=== WORK INSTRUCTION ===
In the records below, repeat exactly the lines between the line holding "Wam tą sukienkę w całej okazałości." and the line holding "Geschäftsstelle oder im", inclusive, and drop the pictures.

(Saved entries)
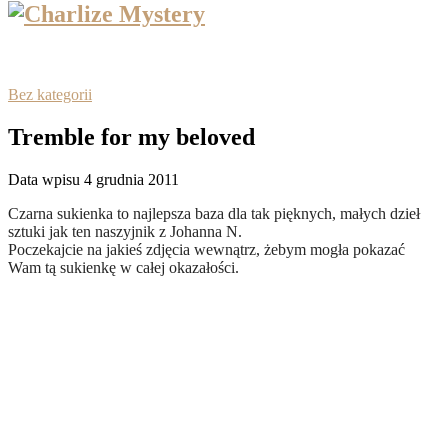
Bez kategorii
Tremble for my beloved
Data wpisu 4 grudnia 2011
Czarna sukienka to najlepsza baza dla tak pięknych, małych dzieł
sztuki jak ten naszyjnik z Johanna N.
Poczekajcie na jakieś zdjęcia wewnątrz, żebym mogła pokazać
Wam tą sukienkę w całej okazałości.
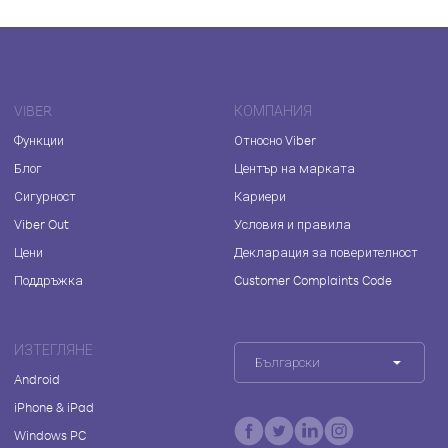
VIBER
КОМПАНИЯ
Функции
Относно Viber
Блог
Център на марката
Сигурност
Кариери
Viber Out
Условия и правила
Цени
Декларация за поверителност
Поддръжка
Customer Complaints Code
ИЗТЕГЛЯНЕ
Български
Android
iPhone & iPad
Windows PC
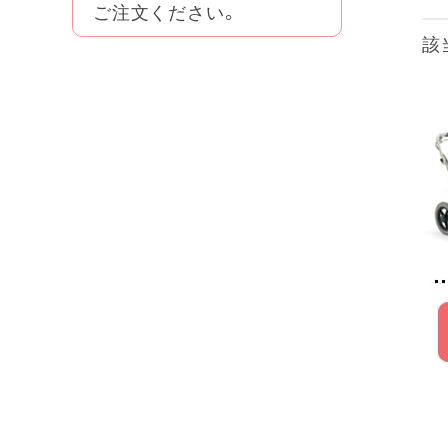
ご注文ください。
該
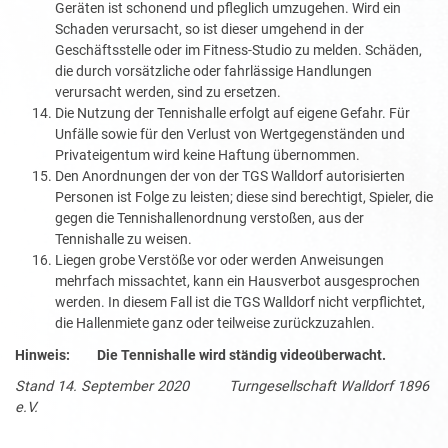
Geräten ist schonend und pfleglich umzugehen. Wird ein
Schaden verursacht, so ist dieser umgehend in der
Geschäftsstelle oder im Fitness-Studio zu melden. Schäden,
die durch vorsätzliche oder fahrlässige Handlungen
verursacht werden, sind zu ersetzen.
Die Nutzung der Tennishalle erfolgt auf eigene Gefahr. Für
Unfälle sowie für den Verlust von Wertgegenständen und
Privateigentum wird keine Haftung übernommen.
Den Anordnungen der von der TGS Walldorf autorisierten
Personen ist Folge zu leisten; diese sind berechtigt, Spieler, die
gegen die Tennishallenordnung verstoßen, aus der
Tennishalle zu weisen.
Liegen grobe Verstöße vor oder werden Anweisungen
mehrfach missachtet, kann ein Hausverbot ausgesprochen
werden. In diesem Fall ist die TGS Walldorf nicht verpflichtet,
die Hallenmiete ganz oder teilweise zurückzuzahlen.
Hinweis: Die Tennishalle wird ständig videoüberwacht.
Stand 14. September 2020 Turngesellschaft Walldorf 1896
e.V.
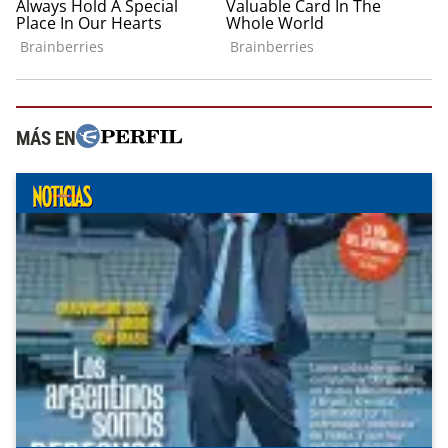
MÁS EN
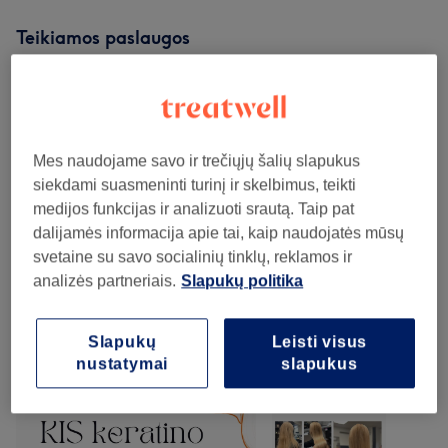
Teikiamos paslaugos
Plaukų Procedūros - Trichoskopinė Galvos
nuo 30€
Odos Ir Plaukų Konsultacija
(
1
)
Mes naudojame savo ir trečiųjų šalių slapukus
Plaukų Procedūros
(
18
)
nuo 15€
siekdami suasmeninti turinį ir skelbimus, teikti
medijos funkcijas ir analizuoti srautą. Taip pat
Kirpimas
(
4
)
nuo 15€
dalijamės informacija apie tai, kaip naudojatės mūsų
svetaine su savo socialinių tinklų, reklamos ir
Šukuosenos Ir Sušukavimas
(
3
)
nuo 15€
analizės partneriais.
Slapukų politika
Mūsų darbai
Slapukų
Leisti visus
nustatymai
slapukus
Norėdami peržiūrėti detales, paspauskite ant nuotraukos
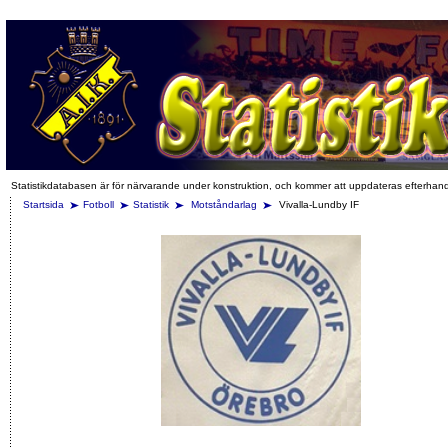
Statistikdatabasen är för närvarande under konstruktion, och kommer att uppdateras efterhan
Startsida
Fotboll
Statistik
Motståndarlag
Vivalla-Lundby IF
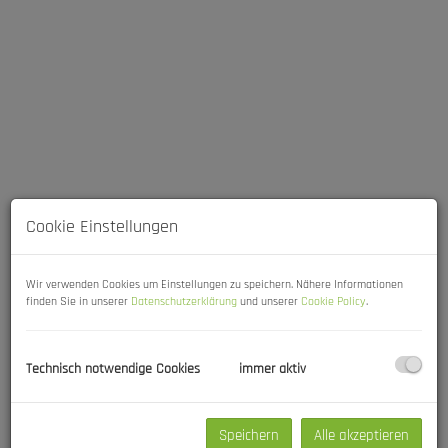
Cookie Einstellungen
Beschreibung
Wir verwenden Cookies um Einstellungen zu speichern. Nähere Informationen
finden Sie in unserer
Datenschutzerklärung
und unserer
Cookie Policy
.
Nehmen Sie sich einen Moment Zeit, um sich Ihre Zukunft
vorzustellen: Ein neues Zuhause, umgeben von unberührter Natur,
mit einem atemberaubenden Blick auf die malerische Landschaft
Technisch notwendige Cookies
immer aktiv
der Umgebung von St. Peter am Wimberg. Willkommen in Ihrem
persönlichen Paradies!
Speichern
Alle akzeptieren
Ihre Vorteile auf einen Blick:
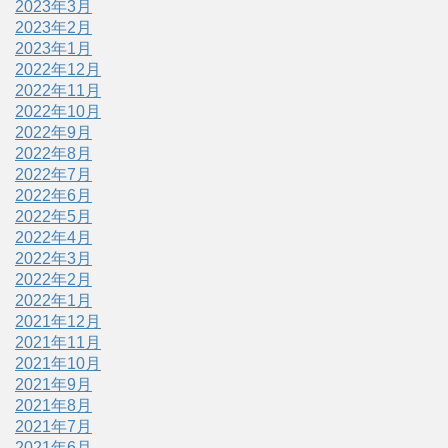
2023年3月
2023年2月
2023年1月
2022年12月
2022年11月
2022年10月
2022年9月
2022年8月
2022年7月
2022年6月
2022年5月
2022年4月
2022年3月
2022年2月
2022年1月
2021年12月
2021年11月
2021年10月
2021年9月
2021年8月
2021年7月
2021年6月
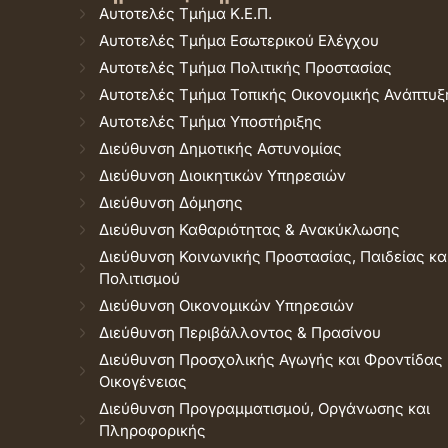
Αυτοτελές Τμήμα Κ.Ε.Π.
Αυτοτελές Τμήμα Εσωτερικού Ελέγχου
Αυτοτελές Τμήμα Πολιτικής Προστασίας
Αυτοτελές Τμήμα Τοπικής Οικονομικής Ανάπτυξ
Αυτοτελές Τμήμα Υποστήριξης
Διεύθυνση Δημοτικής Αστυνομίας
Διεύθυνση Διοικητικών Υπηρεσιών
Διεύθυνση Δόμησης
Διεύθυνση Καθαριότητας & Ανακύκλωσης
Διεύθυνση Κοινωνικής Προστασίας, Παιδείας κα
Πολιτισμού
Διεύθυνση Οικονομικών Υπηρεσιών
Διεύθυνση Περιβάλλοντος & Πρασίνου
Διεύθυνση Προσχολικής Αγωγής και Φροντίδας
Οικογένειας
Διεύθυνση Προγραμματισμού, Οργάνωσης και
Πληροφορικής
---
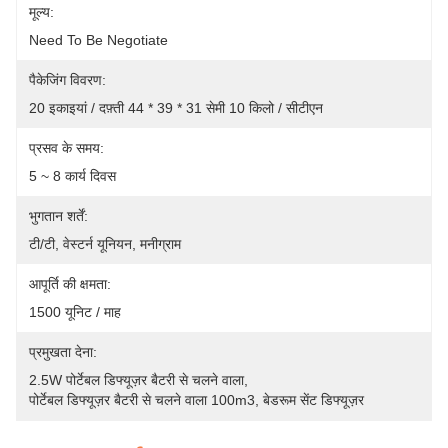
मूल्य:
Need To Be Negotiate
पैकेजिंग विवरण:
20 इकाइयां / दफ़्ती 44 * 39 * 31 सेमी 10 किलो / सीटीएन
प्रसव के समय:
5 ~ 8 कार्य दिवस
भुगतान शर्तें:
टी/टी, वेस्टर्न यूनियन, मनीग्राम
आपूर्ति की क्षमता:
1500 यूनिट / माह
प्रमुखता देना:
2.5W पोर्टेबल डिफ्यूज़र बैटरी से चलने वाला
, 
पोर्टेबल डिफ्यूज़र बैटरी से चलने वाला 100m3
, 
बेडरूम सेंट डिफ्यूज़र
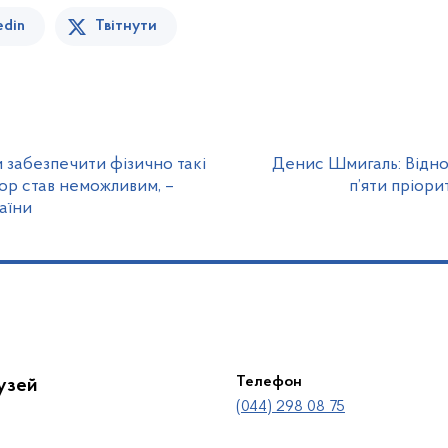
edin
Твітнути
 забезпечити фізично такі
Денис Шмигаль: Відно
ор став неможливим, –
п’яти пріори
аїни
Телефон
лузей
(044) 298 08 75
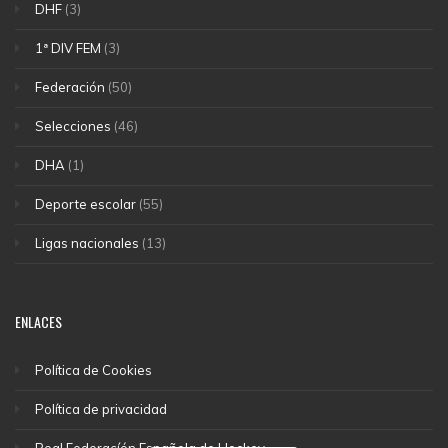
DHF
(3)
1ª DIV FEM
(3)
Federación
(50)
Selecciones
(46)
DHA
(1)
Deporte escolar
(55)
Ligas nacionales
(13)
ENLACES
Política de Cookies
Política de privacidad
* * *
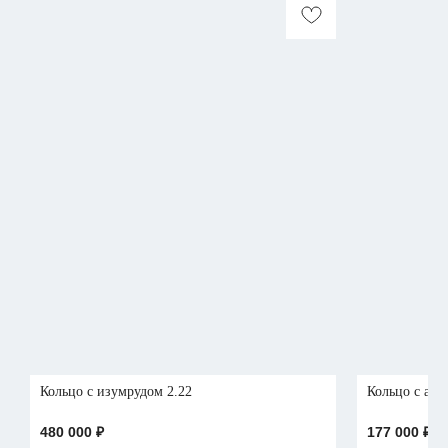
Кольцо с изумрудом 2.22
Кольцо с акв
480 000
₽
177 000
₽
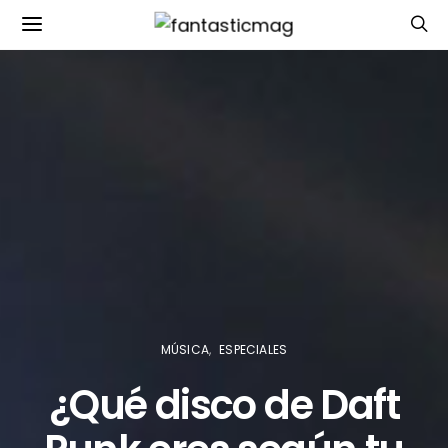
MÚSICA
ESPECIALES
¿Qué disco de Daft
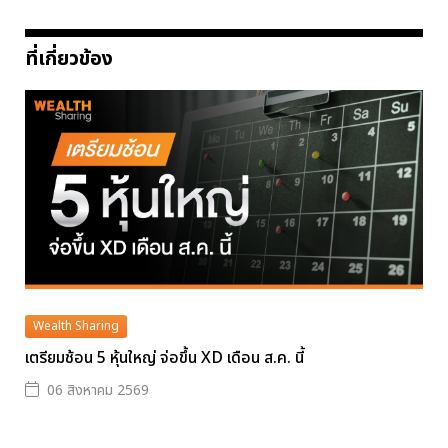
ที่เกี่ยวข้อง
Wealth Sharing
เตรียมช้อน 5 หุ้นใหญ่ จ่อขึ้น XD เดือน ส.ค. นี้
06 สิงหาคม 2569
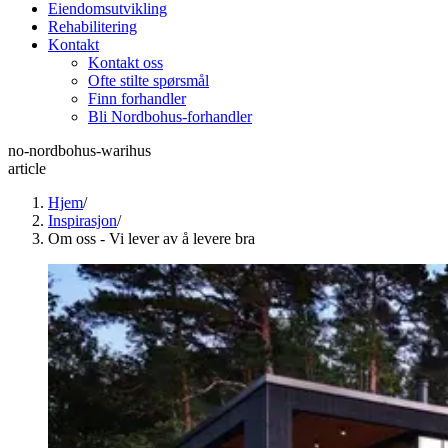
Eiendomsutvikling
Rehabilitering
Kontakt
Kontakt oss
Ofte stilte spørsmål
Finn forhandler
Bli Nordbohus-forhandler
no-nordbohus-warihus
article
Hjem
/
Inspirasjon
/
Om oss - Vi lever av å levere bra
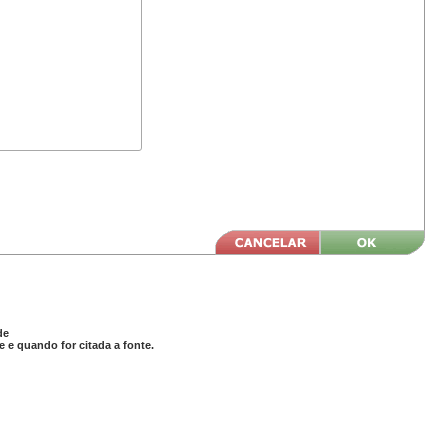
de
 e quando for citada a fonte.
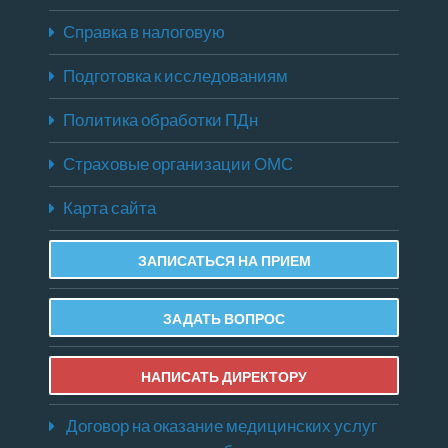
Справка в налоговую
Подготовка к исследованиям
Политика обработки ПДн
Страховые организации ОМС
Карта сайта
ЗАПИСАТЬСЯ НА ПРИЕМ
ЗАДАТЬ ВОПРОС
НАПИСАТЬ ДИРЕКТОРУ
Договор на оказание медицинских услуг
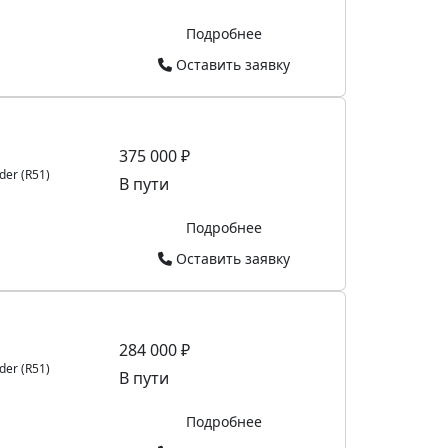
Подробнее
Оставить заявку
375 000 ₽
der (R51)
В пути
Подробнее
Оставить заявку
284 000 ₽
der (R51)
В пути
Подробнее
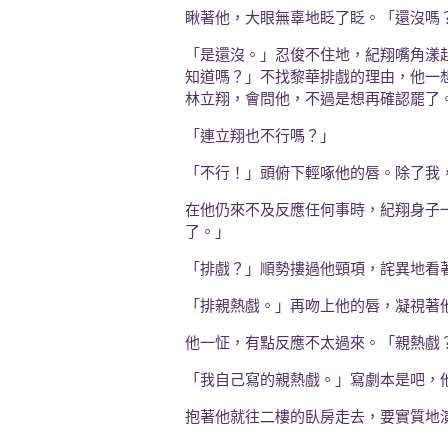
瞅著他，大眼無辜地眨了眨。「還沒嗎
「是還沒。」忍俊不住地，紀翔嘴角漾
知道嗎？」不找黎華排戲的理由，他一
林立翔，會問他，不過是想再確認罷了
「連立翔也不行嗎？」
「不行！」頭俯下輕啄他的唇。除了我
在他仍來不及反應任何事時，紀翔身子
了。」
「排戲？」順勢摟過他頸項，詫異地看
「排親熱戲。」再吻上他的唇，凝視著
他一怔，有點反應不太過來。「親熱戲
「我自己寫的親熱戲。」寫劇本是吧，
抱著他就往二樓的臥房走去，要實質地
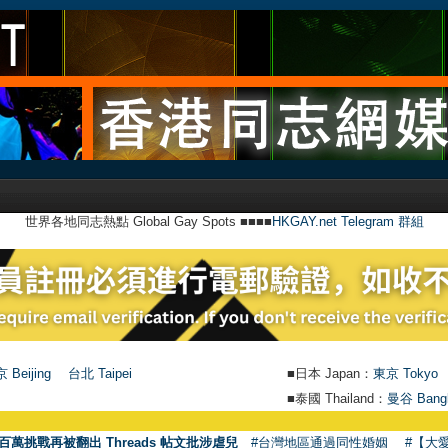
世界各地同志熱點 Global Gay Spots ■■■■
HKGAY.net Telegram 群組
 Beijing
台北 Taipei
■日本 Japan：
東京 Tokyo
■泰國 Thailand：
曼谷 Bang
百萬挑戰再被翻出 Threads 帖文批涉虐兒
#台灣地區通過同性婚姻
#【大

=== ANSWER SPACE ===
Wam tą sukienkę w całej okazałości.
VIBER
КОМПАНИЯ
Функции
Относно Viber
Блог
Център на марката
Сигурност
Кариери
Viber Out
Условия и правила
Цени
Декларация за поверителност
Поддръжка
Customer Complaints Code
ИЗТЕГЛЯНЕ
Български
Android
iPhone & iPad
Windows PC
ご注文ください。
該
Geräten ist schonend und pfleglich umzugehen. Wird ein
Schaden verursacht, so ist dieser umgehend in der
Geschäftsstelle oder im Fitness-Studio zu melden. Schäden,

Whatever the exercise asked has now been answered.